Can Druid support to compact with new queryable Granularity?

In the linked offical doc, it only gives us an example of Compact the data with new segment granularity but not queryable granularity. Is it doable to compact with new queryable granularity?

And I am confusing about the goal of having two different levels granularity, segment granularity and queryable granularity. As my knowledge, the Druid would truncate the event timestamp and do roll up based on queryable granularity. Thus queryable granularity could reduce the date size and speed up query. What’s the purpose of segment granularity? For example, queryable granularity is minutely and segment granularity is hourly. The use case of segment granularity I could come up with is to speed up GroupBy query with granularity >= hourly. Druid would do further hourly pre-aggregation apart from minutely rolling up. Please correct me if I am wrong.

Xuanyi,

Segment Granularity helps with two things - 1) bucketing your segments in a time space, 2) controlling the size of your segments.

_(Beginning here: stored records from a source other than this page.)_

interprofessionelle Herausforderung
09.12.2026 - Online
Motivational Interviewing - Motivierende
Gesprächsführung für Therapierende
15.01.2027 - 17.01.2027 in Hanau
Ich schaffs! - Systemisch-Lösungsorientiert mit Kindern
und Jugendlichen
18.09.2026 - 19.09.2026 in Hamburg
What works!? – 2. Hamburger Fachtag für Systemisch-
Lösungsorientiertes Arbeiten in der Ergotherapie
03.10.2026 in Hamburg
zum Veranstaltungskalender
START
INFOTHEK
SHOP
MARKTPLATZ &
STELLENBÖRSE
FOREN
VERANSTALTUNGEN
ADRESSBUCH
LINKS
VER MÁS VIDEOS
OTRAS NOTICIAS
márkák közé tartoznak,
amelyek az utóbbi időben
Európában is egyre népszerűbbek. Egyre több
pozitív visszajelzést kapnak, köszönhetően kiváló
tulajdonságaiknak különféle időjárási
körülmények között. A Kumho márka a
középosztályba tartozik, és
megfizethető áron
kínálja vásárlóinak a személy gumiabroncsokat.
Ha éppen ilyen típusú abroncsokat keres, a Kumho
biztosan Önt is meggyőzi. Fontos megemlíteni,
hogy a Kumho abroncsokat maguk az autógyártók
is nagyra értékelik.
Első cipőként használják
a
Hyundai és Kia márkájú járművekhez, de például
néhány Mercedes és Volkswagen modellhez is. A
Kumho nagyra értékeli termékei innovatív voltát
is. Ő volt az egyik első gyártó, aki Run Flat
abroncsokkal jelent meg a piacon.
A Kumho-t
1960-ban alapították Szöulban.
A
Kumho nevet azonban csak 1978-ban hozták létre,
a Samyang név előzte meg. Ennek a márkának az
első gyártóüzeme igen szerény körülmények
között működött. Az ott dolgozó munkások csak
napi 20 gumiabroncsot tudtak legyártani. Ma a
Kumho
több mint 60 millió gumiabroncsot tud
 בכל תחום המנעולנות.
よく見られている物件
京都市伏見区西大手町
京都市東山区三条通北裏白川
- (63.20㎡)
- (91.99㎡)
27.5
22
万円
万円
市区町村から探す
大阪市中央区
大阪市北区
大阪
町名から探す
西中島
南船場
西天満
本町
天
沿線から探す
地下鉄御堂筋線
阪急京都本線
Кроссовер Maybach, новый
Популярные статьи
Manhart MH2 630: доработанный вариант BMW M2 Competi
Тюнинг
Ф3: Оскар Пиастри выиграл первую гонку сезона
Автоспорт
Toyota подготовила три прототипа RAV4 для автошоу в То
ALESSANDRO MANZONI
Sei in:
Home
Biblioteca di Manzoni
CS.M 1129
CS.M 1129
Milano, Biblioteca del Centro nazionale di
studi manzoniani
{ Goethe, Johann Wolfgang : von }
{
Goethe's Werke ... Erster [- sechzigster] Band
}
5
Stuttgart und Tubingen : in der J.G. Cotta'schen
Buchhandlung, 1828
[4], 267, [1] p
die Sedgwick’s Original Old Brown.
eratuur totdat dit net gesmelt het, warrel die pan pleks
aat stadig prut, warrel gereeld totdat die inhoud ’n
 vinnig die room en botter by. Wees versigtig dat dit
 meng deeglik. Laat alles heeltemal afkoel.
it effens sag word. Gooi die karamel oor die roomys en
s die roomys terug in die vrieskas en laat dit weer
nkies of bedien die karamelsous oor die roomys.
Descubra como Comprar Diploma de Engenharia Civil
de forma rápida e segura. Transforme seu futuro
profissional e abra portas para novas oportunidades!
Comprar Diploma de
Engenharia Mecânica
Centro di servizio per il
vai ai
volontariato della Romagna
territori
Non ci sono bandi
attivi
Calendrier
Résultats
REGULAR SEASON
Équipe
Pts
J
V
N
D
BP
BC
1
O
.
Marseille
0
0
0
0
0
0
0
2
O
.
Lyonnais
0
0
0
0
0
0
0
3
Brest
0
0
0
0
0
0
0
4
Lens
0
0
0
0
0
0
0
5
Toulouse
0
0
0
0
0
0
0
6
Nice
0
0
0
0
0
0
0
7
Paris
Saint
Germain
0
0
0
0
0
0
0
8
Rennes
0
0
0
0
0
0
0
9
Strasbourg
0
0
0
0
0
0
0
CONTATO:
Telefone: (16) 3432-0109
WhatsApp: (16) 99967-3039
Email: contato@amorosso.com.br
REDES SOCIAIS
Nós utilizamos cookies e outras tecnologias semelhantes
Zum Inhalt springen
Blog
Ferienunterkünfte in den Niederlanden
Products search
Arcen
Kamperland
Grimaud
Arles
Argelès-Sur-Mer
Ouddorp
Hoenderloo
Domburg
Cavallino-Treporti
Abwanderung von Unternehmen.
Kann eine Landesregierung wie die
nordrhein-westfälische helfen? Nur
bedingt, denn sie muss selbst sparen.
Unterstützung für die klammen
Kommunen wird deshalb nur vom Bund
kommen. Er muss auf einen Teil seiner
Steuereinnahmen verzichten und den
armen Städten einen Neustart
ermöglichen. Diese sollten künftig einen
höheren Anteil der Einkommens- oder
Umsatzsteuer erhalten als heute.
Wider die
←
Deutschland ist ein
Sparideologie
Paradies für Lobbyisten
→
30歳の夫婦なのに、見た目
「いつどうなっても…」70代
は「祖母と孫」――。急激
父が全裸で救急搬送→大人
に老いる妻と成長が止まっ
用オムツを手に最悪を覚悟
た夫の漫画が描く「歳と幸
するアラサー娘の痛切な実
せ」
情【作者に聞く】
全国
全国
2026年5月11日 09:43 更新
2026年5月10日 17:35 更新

For item (1), the granularity could be DAY, WEEK, MONTH, YEAR, etc. Think of windows machine where you have directories in the C: drive. The segment granularity is similar to a directory. It’s a placeholder to store segments. You have to find the balance of not creating too many directories and a good example of this is defining the granularity at MINUTE level. It will make sense to use MINUTE if you are getting GBs of segments but this is very rare.

(2), Your segment size will influence your query speeds. Make sure that your segments are close to 700MB for optimal performance.

Query Granularity on the other hand, has nothing to do with Segment Granularity. This is basically dictating how coarse or fine you want your query to be from a time perspective ie querying MILLISECOND, SECOND, MINUTE, HOUR, etc.

Rommel Garcia

Thank you for your reply. But do you have any answer for the first question? Can Druid support to compact with new queryable Granularity?

Best,

Xuanyi

Compaction doesn’t allow you to change the queryGranularity, you will have to reindex it using hadoop based or native batch ingest.

Rommel Garcia